Professor Vorsheim’s thick accent boomed from the glass window of the Second Floor of the Observation Deck where he stood. His expression like a happy child, but at the same time nervous. His creation, the Apple of Eden towered in the fashion of a giant tree made out of coiling cables with multitudes of screens. Its main interface was a holographic screen which showed its status. Currently, it was idle.
“Recheck all variables,” he ordered again. Thousands of simulations were already done beforehand. All eventualities checked and logged. Still, the real thing would be different. For that reason, everything must be perfect.
The white coats sitting on both the First and Second Floor of the Observation Deck did not question his order. They lived in a world where precision was everything. And on this day, they would see the culmination of all their hard work these past few decades pay off. Thus, nothing can go wrong.
After the last man finalized his status update, they all turned towards the Professor.
“Gentlemen. Today, we as humans will pluck upon the Tree of Knowledge its fruit. A new era will come and we…will be its pioneers. Are you all ready for this?” the man raised his arms and yelled. “Let us begin!!”
Immediately all the crew members turned to their respective stations and began the booting up sequence.
“Begin the First Phase,”
A woman sitting at the very left began flipping small levers on her panel up. The Apple of Eden rumbled into life, as if a giant beast waking from its slumber. Rows of mainframe machines hummed in unison below them.
“Temperature check.”
“Temperature still at the limit of optimal operation,” the researcher in charge of the cooling system which used Liquid Helium to cool the computer said.
“All conditions green.”
“Excellent. Let’s move on to the Second Phase.”

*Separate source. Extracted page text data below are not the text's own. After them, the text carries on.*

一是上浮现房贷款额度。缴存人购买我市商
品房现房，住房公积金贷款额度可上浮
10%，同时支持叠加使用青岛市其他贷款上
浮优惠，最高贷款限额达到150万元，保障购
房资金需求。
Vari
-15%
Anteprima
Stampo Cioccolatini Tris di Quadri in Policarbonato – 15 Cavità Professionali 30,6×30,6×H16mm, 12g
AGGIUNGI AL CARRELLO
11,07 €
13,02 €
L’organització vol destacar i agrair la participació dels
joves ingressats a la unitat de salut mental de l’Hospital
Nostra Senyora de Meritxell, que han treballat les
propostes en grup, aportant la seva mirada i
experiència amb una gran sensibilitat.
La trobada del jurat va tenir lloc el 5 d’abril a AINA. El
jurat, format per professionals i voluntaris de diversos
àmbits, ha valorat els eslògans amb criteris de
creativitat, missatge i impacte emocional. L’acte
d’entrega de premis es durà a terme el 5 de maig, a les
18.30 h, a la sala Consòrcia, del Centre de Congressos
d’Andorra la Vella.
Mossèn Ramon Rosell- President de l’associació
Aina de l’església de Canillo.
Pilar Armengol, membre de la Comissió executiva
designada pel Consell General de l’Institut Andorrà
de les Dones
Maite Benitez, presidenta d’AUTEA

While everyone’s attentions were focused on what they were doing, one of the assistants sitting behind Vorsheim stealthily inserted a small USB from his pocket into the USB slot on his panel. A bestial, toothy grin appeared on his face as the executable batch contained within the USB did its work. His eyes shone yellow for the briefest of moments.
A few moments later, Martin, Professor Vorsheim’s right hand man noticed that a program he did not remember to run was booting up on his screen.

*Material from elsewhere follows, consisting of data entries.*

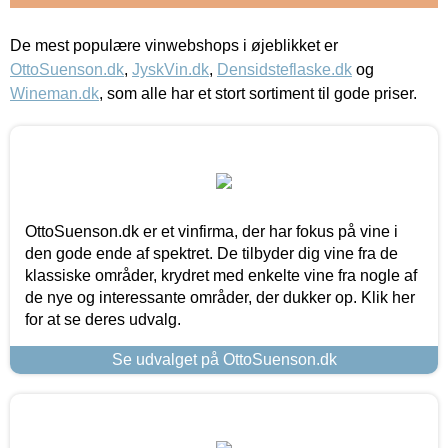
De mest populære vinwebshops i øjeblikket er
OttoSuenson.dk
,
JyskVin.dk
,
Densidsteflaske.dk
og
Wineman.dk
, som alle har et stort sortiment til gode priser.
OttoSuenson.dk er et vinfirma, der har fokus på vine i
den gode ende af spektret. De tilbyder dig vine fra de
klassiske områder, krydret med enkelte vine fra nogle af
de nye og interessante områder, der dukker op. Klik her
for at se deres udvalg.
Se udvalget på OttoSuenson.dk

“Professor? A program I don’t recognize is running,” he said as he tried to stop it. However, the program opened more and more windows in the screen, multiplying so fast that it took him aback.
Another researcher yelled in distress. “Professor, it’s -! It’s taking over?!”
“Taking over? Egads, man! Apple of Eden is running independent of the Calead network!!”
“No! It’s not an attack from outside. It’s coming from inside!”
“What the hell?!” Vorsheim shouted angrily. “Stop all running systems!”
“I can’t! It’s locking us out!!”
“This reading -? It’s - It’s impossible! Apple of Eden is refusing all commands?!”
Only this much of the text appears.